# Is the coefficient of an orthogonal independent variable affected by the near-multicollinearity of two other independent variables?

Suppose there is a regression with three variables $$X_1, X_2, X_3$$. Say $$X_1$$ and $$X_2$$ have near-multicollinearity, but $$X_3$$ is (nearly) orthogonal to both.

Will $$\beta_3$$ experience the same problems the other two coefficients?

No, $$\beta_3$$ is not affected by the collinearity of $$X_1$$ and $$X_2$$. In fact, $$X_3$$ doesn't even have to be nearly orthogonal, as long as it is not collinear with $$X_1$$ and $$X_2$$.
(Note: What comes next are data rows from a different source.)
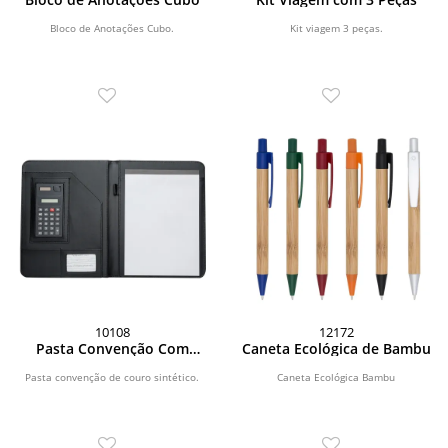
Bloco de Anotações Cubo.
Kit viagem 3 peças.
10108
12172
Pasta Convenção Com
Caneta Ecológica de Bambu
Calculadora
Pasta convenção de couro sintético.
Caneta Ecológica Bambu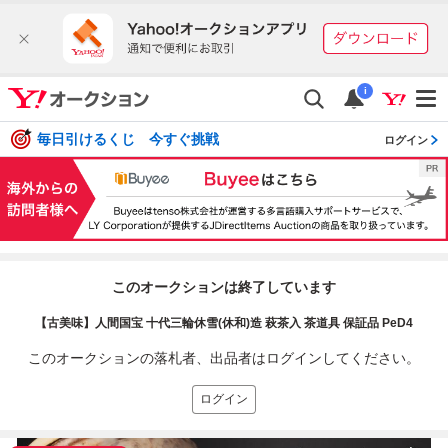
i
毎日引けるくじ 今すぐ挑戦
ログイン
このオークションは終了しています
【古美味】人間国宝 十代三輪休雪(休和)造 萩茶入 茶道具 保証品 PeD4
このオークションの落札者、出品者はログインしてください。
ログイン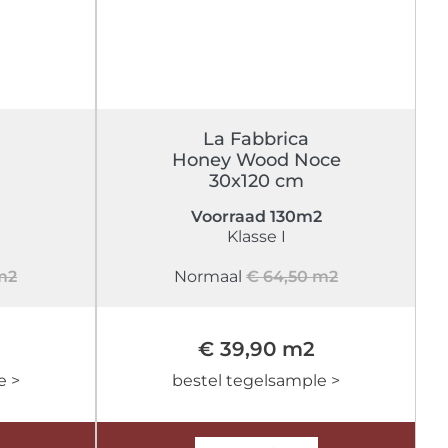
La Fabbrica
Honey Wood Noce
30x120 cm
Voorraad 130m2
Klasse I
m2
Normaal
€ 64,50 m2
€ 39,90 m2
e >
bestel tegelsample >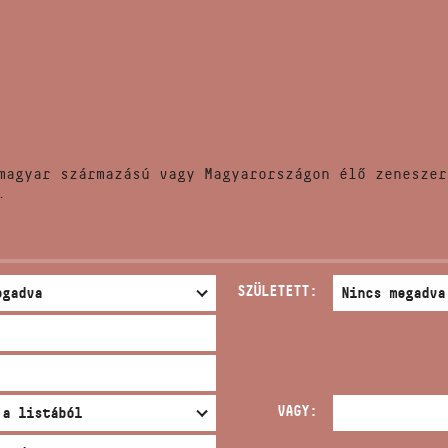
HÍREK
CÍM
VERSENYEK
EMAIL
infokozpont@bmc.hu
KIADVÁNYOK
TELEFON
magyar származású vagy Magyarországon élő zeneszer
KAPCSOLAT
.
NYITVA TARTÁS
SZÜLETETT:
VAGY: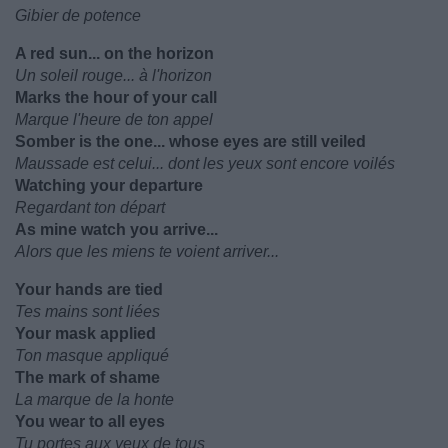
Gibier de potence
A red sun... on the horizon
Un soleil rouge... à l'horizon
Marks the hour of your call
Marque l'heure de ton appel
Somber is the one... whose eyes are still veiled
Maussade est celui... dont les yeux sont encore voilés
Watching your departure
Regardant ton départ
As mine watch you arrive...
Alors que les miens te voient arriver...
Your hands are tied
Tes mains sont liées
Your mask applied
Ton masque appliqué
The mark of shame
La marque de la honte
You wear to all eyes
Tu portes aux yeux de tous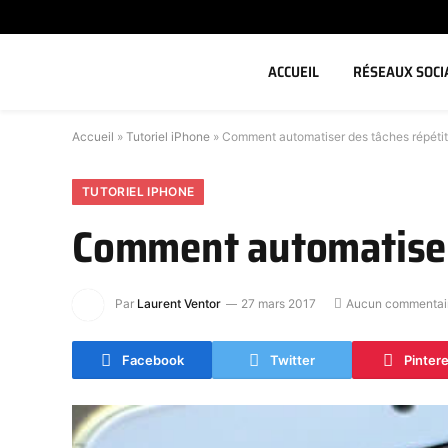
ACCUEIL
RÉSEAUX SOCI
Accueil
»
Tutoriel iPhone
»
Comment automatiser des tâches répétiti
TUTORIEL IPHONE
Comment automatiser 
Par
Laurent Ventor
27 mars 2017
Aucun commentai
Facebook
Twitter
Pinter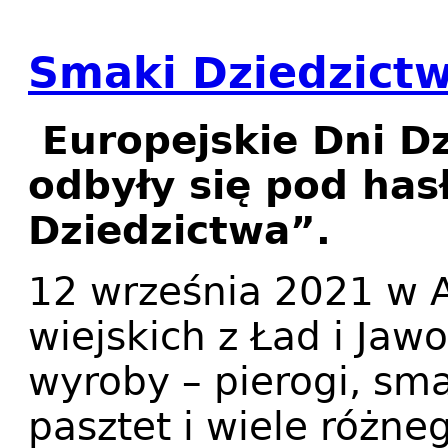
Smaki Dziedzict
Europejskie Dni D
odbyły się pod ha
Dziedzictwa”.
12 września 2021 w A
wiejskich z Ład i Ja
wyroby – pierogi, smal
pasztet i wiele różneg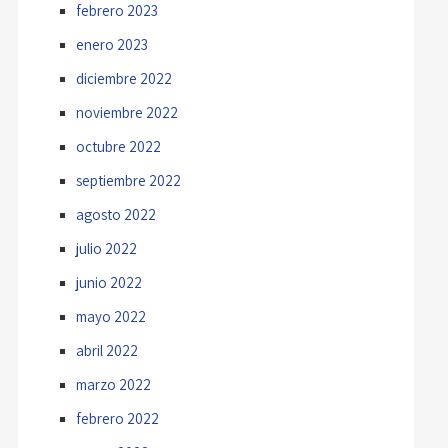
febrero 2023
enero 2023
diciembre 2022
noviembre 2022
octubre 2022
septiembre 2022
agosto 2022
julio 2022
junio 2022
mayo 2022
abril 2022
marzo 2022
febrero 2022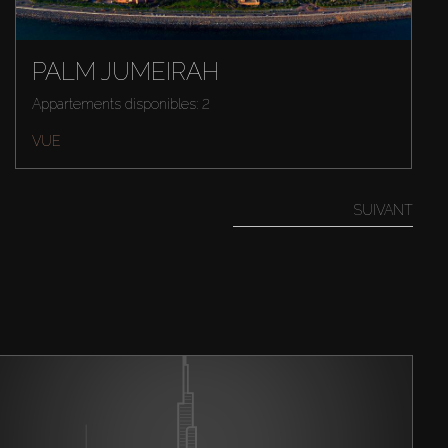
PALM JUMEIRAH
Appartements disponibles: 2
VUE
SUIVANT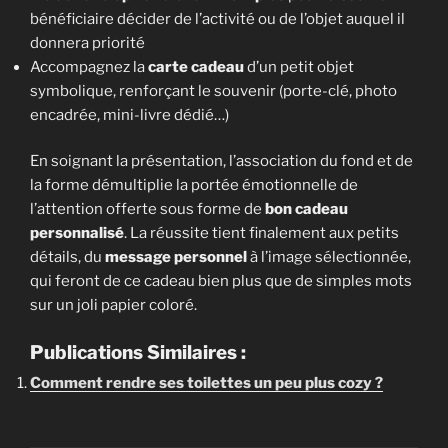
bénéficiaire décider de l’activité ou de l’objet auquel il
donnera priorité
Accompagnez la
carte cadeau
d’un petit objet
symbolique, renforçant le souvenir (porte-clé, photo
encadrée, mini-livre dédié…)
En soignant la présentation, l’association du fond et de
la forme démultiplie la portée émotionnelle de
l’attention offerte sous forme de
bon cadeau
personnalisé
. La réussite tient finalement aux petits
détails, du
message personnel
à l’image sélectionnée,
qui feront de ce cadeau bien plus que de simples mots
sur un joli papier coloré.
Publications Similaires :
Comment rendre ses toilettes un peu plus cozy ?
First recall that notions like "collinearity" and "orthogonality" refer to the column vectors $$\mathbf x_1, \mathbf x_2, \mathbf x_3$$ of the design matrix $$D = (\mathbf x_1, \mathbf x_2, \mathbf x_3)$$. Now, let's call the response variable $$Y$$ and consider the situation where we have only two measurements. This is only so that it better corresponds to the figure, the arguments hold for an arbitrary number $$n$$ of measurements; see also the ending remark of this post.
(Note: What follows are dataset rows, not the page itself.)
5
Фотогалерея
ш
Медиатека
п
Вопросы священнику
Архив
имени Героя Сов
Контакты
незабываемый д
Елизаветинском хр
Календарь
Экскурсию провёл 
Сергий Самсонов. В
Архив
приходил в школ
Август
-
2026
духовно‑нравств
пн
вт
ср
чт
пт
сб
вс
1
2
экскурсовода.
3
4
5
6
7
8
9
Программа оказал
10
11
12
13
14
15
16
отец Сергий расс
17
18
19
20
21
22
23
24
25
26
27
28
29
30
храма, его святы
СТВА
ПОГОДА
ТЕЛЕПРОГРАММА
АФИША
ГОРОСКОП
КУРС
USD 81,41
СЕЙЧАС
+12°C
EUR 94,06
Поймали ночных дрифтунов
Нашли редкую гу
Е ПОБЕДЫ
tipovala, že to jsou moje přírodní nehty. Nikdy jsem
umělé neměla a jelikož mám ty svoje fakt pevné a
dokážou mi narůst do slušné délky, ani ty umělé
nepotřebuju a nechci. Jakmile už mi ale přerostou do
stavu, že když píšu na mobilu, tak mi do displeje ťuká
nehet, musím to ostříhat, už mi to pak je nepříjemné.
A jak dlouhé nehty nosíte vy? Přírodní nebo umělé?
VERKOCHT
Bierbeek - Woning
In the figure, note that $$\mathbf x_1$$ and $$\mathbf x_2$$ are collinear, while $$\mathbf x_3$$ is neither collinear with $$\mathbf x_1$$ and $$\mathbf x_2$$ nor orthogonal to them. To approximate $$\mathbf y$$ with $$\mathbf x_1, \mathbf x_2$$, and $$\mathbf x_3$$, we have to create $$\mathbf z = \beta_1\mathbf x_1 + \beta_2 \mathbf x_2$$ with a linear combination of $$\mathbf x_1$$ and $$\mathbf x_2$$, and this $$\mathbf z$$ has to be such that, when adding an appropriate multiple of $$\mathbf x_3$$, we will reach $$\mathbf y$$: $$\beta \mathbf x_3 = \mathbf y - \mathbf z$$. This condition makes $$\mathbf z$$ unique.
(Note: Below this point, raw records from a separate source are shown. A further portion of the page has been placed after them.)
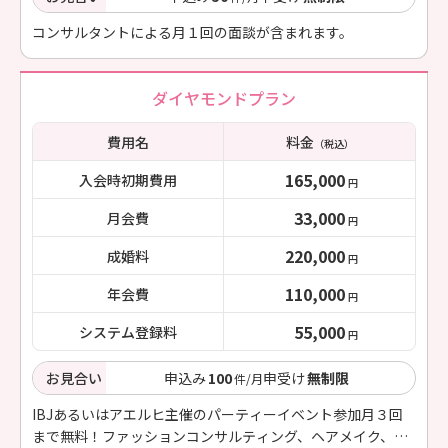
コンサルタントによる月１回の面談が含まれます。
ダイヤモンドプラン
費用名
料金
（税込）
165,000
入会時初期費用
円
33,000
月会費
円
220,000
成婚料
円
110,000
年会費
円
55,000
システム登録料
円
お見合い
申込み
100
申受け
無制限
件/月
IBJあるいはアエルヒ主催のパーティーイベント参加月３回
まで無料！ファッションコンサルティング、ヘアメイク、フ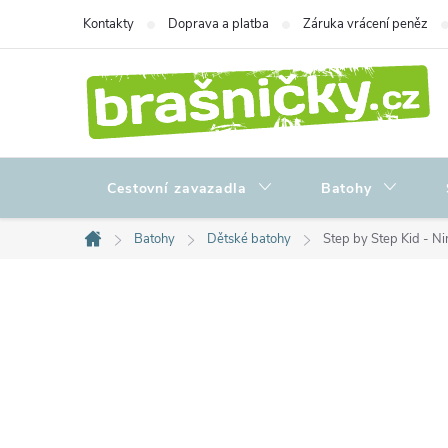
Přejít
Kontakty
Doprava a platba
Záruka vrácení peněz
na
obsah
Cestovní zavazadla
Batohy
Batohy
Dětské batohy
Step by Step Kid - N
Domů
Now, while there are, because of colinearity, infinitely many possibilities for $$\beta_1$$ and $$\beta_2$$ to create $$\mathbf z$$ from $$\mathbf x_1$$ and $$\mathbf x_2$$, there is only one multiple of $$\mathbf x_3$$ that, when added to $$\mathbf z$$, gives $$\mathbf y$$. Thus, $$\beta_3$$ is not affected by the collinearity.
If we have more than two measurements, it is probably the case that $$\mathbf y$$ will not be an element of the two-dimensional subplane $$\mathcal P$$ spanned by $$\mathbf x_1, \mathbf x_2$$, and $$\mathbf x_3$$. In this case, the above figure depicts this subplane $$\mathcal P$$ and the $$\mathbf y$$ in the figure will be the projection of the proper $$\mathbf y$$ to $$\mathcal P$$.